As Team India brought off a stunning upset over a West Indies team
that seemed invincible, firecrackers exploded across the country in
celebration of a victory whose timing could not have been more
appropriate.
Here was an India emerging from decades of an economically
repressive socialist regime that made not just modern technology but
modern goods and services virtually unknown to the average Indian,
cut off from the wider world not just economically, but in the
communication and information sense as well.
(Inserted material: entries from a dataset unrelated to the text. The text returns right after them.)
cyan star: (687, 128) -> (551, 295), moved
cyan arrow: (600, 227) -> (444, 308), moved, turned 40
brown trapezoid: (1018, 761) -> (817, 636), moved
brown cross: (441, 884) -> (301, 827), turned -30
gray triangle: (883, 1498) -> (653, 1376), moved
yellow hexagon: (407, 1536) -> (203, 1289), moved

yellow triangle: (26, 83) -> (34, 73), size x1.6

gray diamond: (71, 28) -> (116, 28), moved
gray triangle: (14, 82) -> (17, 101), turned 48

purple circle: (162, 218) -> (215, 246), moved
The 1983 triumph was in many ways a twin triumph for middle class
Indians who not only had the privilege of watching live cricket
sitting thousands of miles away - an unthinkable situation those
days - but got to see the Indian team snatch a dream victory in the
home of cricket.
The opening up of the airwaves suddenly gave Indian access to a
whole new world in entertainment and instant information. But TV was
still within the reach of a privileged few, timings were still
restricted to certain hours and viewer choices were limited to
Doordarshan's basket of two or three channels and what government
mandarins deemed was fit to watch.
Nearly three decades later, India stands on the threshold of a
second World Cup victory, and that too on home soil. Millions of
Indians in India and abroad are going to watch the same match
literally in the palm of their hands as television undergoes a
generational leap that makes it accessible anytime, anywhere through
mobile phones which have now empowered almost two-third of its
population.
A generation of middle class Indian youth used to getting what they
want - and when they want - may find it difficult to believe that
diehard cricket fans had to go to the homes of a still privileged
minority to watch live action of an event that others would read
about only in the next day's papers.
India were no favourites of bookies when they began their campaign
with their opener against the mighty West Indians in their four-team
group that had Australia and Zimbabwe as well. But they shocked the
then Goliaths of world cricket with a 34-run victory before being
thrashed by the Australians.
The results were reversed in the return matches, with West Indies
defeating India and India getting the better of Australia. But what
people remember from that memorable summer of 1983 was the heroic
captain's display by Kapil Dev, dubbed the Haryana Hurricane by the
media, who brought back India from the brink of defeat against
Zimbabwe with whirlwind 175 after India had lost half the side for
just 17 runs.
But the best of Kapil Dev was to be reserved for the final. West
Indies, led by 'King Viv' Richards, were widely expected to plough
through the Indian batting, which they did as India were shot out
for 183 runs in the face of a hostile pace attack from the fiery
foursome of Andy Roberts, Michael Holding, Joel Garner and Malcolm
Marshall.
However, when it came to their turn, the West Indian batsmen
collapsed in the face of some determined bowling by the Delhi duo of
Mohinder Amarnath and Madan Lal, each of whom bagged three wickets,
to set the calypso charmers crashing 43 runs short of the winning
target set by the Indians.
And the freeze-frame moment - one that has remained etched in memory
of all those who watched that game on a muggy Indian summer evening
- was provided by Kapil Dev who ran 20 yards to cup a skier by
Richards at a time when he seemed to be singlehandedly blasting his
team's route to victory.
Jubilant Indian fans went wild with celebration, in England and back
home, as news filtered through into the streets and markets.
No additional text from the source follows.